Secara sederhana, daftar pustaka adalah kumpulan referensi yang dipakai dalam penulisan skripsi. Bisa berupa buku, jurnal, artikel online, skripsi orang lain, atau bahkan dokumen resmi kayak laporan pemerintah. Semua sumber yang kamu kutip di dalam skripsi wajib ditulis kembali di daftar pustaka. Tujuannya? Supaya pembaca atau dosen bisa melacak dari mana asal informasi yang kamu tulis, sekaligus menunjukkan kalau skripsi kamu memang berbasis referensi yang jelas.
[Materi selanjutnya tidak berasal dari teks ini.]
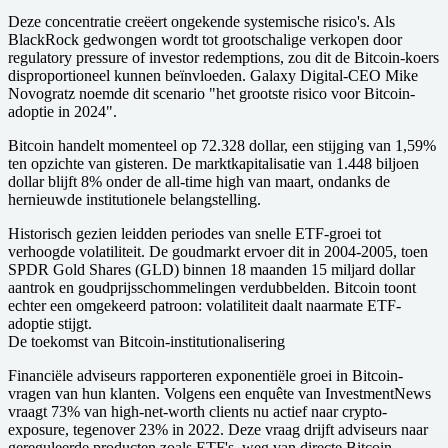
Deze concentratie creëert ongekende systemische risico's. Als
BlackRock gedwongen wordt tot grootschalige verkopen door
regulatory pressure of investor redemptions, zou dit de Bitcoin-koers
disproportioneel kunnen beïnvloeden. Galaxy Digital-CEO Mike
Novogratz noemde dit scenario "het grootste risico voor Bitcoin-
adoptie in 2024".
Bitcoin handelt momenteel op 72.328 dollar, een stijging van 1,59%
ten opzichte van gisteren. De marktkapitalisatie van 1.448 biljoen
dollar blijft 8% onder de all-time high van maart, ondanks de
hernieuwde institutionele belangstelling.
Historisch gezien leidden periodes van snelle ETF-groei tot
verhoogde volatiliteit. De goudmarkt ervoer dit in 2004-2005, toen
SPDR Gold Shares (GLD) binnen 18 maanden 15 miljard dollar
aantrok en goudprijsschommelingen verdubbelden. Bitcoin toont
echter een omgekeerd patroon: volatiliteit daalt naarmate ETF-
adoptie stijgt.
De toekomst van Bitcoin-institutionalisering
Financiële adviseurs rapporteren exponentiële groei in Bitcoin-
vragen van hun klanten. Volgens een enquête van InvestmentNews
vraagt 73% van high-net-worth clients nu actief naar crypto-
exposure, tegenover 23% in 2022. Deze vraag drijft adviseurs naar
gereguleerde producten zoals ETF's, weg van directe Bitcoin-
Fungsi daftar pustaka nggak cuma buat formalitas akademik, lho. Ada beberapa hal penting yang bisa dilihat dari situ. Pertama, dosen bisa menilai seberapa luas wawasan dan bacaan kamu. Kedua, daftar pustaka bikin tulisan kamu lebih kredibel karena nggak asal ngomong. Ketiga, bisa jadi bahan bacaan tambahan buat orang lain yang pengen mendalami topik yang sama. Jadi, jangan dianggap sebagai beban tambahan. Anggap aja daftar pustaka itu sebagai “peta jalan” dari skripsi kamu.
Nah, soal format, daftar pustaka itu ternyata punya banyak “gaya”. Ada APA Style, MLA, Chicago Style, sampai Turabian. Di Indonesia, umumnya kampus sudah punya pedoman penulisan sendiri—biasanya mirip dengan APA atau gabungan beberapa gaya. Jadi, penting banget untuk baca pedoman penulisan skripsi dari kampus kamu sebelum bikin daftar pustaka. Jangan sampai sudah capek-capek nulis, eh ternyata salah gaya penulisan referensinya. Berikut 5 Hal yang Wajib Diperhatikan dalam Menyusun Daftar Pustaka Skripsi.
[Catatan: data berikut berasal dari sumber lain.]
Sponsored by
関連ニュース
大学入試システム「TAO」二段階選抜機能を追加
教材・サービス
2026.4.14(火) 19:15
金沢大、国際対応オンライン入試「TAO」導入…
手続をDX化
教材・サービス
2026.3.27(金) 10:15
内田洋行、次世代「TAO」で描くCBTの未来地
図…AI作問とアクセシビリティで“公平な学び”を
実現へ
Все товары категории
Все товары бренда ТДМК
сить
1. Konsistensi format penulisan
Hal paling penting adalah konsistensi. Kalau kamu pakai gaya penulisan tertentu, ya harus dipakai terus dari awal sampai akhir. Misalnya, kalau nama penulis ditulis “Nama Belakang, Nama Depan”, jangan di bagian lain malah ditulis kebalik. Dosen biasanya sangat sensitif dengan hal-hal kecil kayak gini, jadi jangan dianggap remeh.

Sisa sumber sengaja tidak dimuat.